SOURCE DATA ::
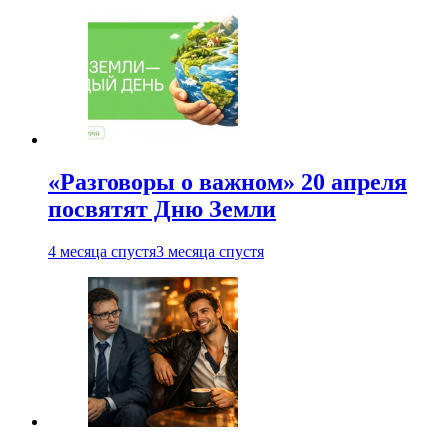
«Разговоры о важном» 20 апреля
посвятят Дню Земли
4 месяца спустя
3 месяца спустя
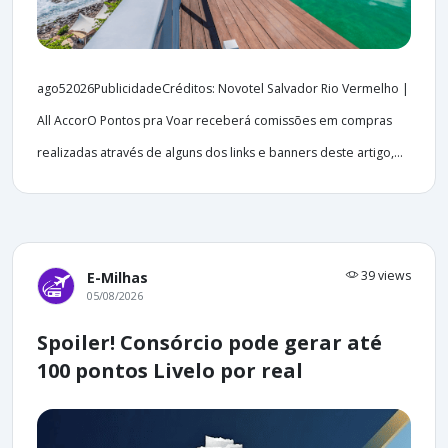
ago52026PublicidadeCréditos: Novotel Salvador Rio Vermelho |
All AccorO Pontos pra Voar receberá comissões em compras
realizadas através de alguns dos links e banners deste artigo,...
39 views
E-Milhas
05/08/2026
Spoiler! Consórcio pode gerar até
100 pontos Livelo por real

WHAT THE TASK REQUIRES :: Each line, beginning at the one that contains "realizadas através de" and continuing through the end of the records, must be written out exactly, first and last included.

TASK SOLUTION ::
realizadas através de alguns dos links e banners deste artigo,...
39 views
E-Milhas
05/08/2026
Spoiler! Consórcio pode gerar até
100 pontos Livelo por real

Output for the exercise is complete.